* EXTRACTED MATERIAL *
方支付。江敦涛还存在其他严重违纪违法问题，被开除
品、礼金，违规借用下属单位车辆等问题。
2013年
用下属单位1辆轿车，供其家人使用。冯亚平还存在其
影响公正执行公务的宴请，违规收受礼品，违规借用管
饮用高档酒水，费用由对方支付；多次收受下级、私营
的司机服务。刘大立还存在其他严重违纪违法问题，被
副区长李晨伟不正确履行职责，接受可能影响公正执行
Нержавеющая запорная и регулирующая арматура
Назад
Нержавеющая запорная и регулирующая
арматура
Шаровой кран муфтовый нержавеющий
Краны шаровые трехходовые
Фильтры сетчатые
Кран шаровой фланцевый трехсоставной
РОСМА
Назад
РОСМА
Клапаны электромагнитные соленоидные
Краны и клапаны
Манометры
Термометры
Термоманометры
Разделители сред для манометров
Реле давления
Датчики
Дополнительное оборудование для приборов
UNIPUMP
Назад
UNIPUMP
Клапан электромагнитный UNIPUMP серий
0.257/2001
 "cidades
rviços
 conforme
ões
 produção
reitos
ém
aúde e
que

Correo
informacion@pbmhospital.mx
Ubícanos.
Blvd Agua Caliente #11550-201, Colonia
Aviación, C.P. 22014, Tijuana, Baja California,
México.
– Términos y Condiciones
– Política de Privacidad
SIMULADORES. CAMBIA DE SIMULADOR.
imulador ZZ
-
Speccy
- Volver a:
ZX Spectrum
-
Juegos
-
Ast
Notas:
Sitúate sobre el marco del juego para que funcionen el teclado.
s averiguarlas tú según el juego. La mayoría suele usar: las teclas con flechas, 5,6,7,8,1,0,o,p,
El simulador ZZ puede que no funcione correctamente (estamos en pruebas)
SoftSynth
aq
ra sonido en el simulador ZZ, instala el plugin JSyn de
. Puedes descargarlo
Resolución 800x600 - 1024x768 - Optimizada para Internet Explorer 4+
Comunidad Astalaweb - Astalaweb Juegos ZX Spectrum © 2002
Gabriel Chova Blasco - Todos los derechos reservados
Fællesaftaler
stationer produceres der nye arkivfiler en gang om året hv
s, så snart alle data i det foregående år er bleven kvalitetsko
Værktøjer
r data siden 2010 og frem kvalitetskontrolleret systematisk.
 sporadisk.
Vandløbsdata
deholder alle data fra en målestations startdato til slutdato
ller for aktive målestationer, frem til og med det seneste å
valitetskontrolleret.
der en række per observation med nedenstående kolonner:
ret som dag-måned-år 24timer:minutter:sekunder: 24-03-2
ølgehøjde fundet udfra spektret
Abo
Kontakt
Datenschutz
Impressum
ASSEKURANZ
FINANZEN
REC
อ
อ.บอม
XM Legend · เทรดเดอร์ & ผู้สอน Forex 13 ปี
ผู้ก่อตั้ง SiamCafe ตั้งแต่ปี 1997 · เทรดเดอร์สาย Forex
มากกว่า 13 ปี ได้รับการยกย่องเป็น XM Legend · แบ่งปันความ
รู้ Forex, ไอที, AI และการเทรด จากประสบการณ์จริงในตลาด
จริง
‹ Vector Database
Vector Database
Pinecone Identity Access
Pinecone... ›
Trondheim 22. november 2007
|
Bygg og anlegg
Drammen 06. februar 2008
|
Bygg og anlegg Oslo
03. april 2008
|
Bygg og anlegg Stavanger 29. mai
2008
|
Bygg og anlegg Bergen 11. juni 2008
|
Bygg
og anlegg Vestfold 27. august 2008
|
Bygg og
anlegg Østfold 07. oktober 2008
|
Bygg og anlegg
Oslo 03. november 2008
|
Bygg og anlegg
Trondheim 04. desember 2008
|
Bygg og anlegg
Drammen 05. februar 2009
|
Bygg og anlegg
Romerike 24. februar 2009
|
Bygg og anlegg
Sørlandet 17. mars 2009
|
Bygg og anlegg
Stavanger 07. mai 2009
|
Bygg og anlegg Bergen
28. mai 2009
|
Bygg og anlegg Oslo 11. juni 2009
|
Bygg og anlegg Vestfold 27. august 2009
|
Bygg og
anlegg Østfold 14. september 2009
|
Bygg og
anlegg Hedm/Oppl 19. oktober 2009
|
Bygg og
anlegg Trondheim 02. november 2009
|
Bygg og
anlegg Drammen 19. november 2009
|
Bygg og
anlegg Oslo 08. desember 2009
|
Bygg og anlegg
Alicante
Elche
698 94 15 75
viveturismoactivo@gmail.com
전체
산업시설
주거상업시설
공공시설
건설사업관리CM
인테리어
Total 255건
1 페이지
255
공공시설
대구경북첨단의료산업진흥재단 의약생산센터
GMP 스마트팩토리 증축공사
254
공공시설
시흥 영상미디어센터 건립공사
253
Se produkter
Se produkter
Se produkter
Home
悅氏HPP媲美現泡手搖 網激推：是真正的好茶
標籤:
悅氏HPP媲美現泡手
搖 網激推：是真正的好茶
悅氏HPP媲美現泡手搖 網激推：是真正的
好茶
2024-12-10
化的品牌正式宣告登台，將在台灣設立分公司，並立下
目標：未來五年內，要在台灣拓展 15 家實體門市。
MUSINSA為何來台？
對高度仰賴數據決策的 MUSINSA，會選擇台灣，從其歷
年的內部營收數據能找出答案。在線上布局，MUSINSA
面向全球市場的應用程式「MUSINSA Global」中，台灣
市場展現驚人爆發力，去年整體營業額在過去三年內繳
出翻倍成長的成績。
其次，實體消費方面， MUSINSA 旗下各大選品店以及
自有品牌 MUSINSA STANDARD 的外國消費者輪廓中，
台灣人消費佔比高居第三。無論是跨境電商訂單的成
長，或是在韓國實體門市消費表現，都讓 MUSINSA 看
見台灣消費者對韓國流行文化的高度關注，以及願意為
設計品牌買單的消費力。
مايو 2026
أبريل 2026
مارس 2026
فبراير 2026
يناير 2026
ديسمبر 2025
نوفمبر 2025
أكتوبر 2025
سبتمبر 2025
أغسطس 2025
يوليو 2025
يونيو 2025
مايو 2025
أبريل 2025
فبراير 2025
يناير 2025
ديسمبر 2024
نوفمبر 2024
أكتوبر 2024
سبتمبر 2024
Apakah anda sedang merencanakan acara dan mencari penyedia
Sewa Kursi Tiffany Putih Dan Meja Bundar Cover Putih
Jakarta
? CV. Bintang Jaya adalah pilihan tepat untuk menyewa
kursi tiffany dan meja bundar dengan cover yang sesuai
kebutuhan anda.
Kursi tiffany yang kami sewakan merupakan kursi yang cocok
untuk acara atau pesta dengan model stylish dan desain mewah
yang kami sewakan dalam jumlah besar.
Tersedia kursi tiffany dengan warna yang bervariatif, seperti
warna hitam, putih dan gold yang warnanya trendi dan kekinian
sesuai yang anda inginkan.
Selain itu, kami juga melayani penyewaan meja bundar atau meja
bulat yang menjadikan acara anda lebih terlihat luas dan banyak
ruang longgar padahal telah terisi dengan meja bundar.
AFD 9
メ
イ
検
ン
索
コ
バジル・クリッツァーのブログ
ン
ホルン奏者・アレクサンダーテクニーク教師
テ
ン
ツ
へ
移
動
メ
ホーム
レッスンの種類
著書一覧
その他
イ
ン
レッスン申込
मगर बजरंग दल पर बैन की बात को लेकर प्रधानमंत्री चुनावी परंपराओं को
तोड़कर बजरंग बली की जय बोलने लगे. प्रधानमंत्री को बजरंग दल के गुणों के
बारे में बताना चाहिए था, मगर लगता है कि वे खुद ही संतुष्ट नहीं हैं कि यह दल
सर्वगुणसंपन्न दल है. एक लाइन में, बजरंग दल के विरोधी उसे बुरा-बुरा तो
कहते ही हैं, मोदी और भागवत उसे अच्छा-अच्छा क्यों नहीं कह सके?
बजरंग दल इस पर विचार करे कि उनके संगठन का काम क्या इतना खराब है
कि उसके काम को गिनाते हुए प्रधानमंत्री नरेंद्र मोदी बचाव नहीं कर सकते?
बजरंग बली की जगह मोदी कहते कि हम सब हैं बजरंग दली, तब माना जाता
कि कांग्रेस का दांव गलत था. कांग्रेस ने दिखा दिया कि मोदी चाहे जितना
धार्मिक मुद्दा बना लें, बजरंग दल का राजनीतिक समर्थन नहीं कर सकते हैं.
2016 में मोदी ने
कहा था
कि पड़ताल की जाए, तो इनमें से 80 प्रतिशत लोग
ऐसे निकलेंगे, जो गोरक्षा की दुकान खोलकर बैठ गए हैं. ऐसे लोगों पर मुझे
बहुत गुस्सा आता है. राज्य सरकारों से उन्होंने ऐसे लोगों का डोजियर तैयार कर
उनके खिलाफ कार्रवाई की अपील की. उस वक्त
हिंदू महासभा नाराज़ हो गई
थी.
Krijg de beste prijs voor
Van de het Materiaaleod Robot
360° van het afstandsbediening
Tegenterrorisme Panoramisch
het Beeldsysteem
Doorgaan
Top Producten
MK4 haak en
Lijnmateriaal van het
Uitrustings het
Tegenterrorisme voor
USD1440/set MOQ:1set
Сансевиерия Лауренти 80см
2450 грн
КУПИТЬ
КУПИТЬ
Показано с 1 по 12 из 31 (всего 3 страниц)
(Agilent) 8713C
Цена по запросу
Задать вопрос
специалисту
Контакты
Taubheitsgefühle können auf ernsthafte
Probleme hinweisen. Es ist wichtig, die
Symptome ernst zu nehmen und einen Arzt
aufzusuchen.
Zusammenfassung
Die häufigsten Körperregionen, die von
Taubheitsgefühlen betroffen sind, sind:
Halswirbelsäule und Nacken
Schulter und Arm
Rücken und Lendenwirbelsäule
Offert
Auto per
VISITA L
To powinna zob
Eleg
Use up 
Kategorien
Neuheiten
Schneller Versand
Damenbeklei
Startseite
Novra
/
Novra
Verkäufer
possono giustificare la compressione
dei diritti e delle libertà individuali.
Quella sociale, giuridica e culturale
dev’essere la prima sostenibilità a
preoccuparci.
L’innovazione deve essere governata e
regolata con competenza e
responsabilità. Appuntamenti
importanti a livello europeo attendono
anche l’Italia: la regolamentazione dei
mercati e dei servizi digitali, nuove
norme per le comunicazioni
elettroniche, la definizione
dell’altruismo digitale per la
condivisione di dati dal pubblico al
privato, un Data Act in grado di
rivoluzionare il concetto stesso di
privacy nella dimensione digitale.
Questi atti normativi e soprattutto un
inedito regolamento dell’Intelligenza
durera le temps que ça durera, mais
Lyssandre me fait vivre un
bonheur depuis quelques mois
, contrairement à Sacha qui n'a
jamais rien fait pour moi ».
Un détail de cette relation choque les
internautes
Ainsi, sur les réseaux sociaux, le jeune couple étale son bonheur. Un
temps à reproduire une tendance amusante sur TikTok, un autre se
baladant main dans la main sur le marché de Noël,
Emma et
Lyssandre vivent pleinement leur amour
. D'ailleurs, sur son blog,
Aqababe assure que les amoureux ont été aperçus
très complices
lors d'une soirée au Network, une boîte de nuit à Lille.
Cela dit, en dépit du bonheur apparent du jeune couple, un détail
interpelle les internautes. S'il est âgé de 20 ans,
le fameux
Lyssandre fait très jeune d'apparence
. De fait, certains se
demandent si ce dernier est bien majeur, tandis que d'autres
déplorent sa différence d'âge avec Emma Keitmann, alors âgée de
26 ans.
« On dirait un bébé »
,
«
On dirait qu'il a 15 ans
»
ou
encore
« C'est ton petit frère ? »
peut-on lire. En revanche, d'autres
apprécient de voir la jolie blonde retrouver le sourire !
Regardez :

* WORK INSTRUCTION *
After locating the line with "سبتمبر 2025" in the material above, return it and each line after it exactly, ending at the line with "ऐसे निकलेंगे, जो".

* RESPONSE TO THIS TASK *
سبتمبر 2025
أغسطس 2025
يوليو 2025
يونيو 2025
مايو 2025
أبريل 2025
فبراير 2025
يناير 2025
ديسمبر 2024
نوفمبر 2024
أكتوبر 2024
سبتمبر 2024
Apakah anda sedang merencanakan acara dan mencari penyedia
Sewa Kursi Tiffany Putih Dan Meja Bundar Cover Putih
Jakarta
? CV. Bintang Jaya adalah pilihan tepat untuk menyewa
kursi tiffany dan meja bundar dengan cover yang sesuai
kebutuhan anda.
Kursi tiffany yang kami sewakan merupakan kursi yang cocok
untuk acara atau pesta dengan model stylish dan desain mewah
yang kami sewakan dalam jumlah besar.
Tersedia kursi tiffany dengan warna yang bervariatif, seperti
warna hitam, putih dan gold yang warnanya trendi dan kekinian
sesuai yang anda inginkan.
Selain itu, kami juga melayani penyewaan meja bundar atau meja
bulat yang menjadikan acara anda lebih terlihat luas dan banyak
ruang longgar padahal telah terisi dengan meja bundar.
AFD 9
メ
イ
検
ン
索
コ
バジル・クリッツァーのブログ
ン
ホルン奏者・アレクサンダーテクニーク教師
テ
ン
ツ
へ
移
動
メ
ホーム
レッスンの種類
著書一覧
その他
イ
ン
レッスン申込
मगर बजरंग दल पर बैन की बात को लेकर प्रधानमंत्री चुनावी परंपराओं को
तोड़कर बजरंग बली की जय बोलने लगे. प्रधानमंत्री को बजरंग दल के गुणों के
बारे में बताना चाहिए था, मगर लगता है कि वे खुद ही संतुष्ट नहीं हैं कि यह दल
सर्वगुणसंपन्न दल है. एक लाइन में, बजरंग दल के विरोधी उसे बुरा-बुरा तो
कहते ही हैं, मोदी और भागवत उसे अच्छा-अच्छा क्यों नहीं कह सके?
बजरंग दल इस पर विचार करे कि उनके संगठन का काम क्या इतना खराब है
कि उसके काम को गिनाते हुए प्रधानमंत्री नरेंद्र मोदी बचाव नहीं कर सकते?
बजरंग बली की जगह मोदी कहते कि हम सब हैं बजरंग दली, तब माना जाता
कि कांग्रेस का दांव गलत था. कांग्रेस ने दिखा दिया कि मोदी चाहे जितना
धार्मिक मुद्दा बना लें, बजरंग दल का राजनीतिक समर्थन नहीं कर सकते हैं.
2016 में मोदी ने
कहा था
कि पड़ताल की जाए, तो इनमें से 80 प्रतिशत लोग
ऐसे निकलेंगे, जो गोरक्षा की दुकान खोलकर बैठ गए हैं. ऐसे लोगों पर मुझे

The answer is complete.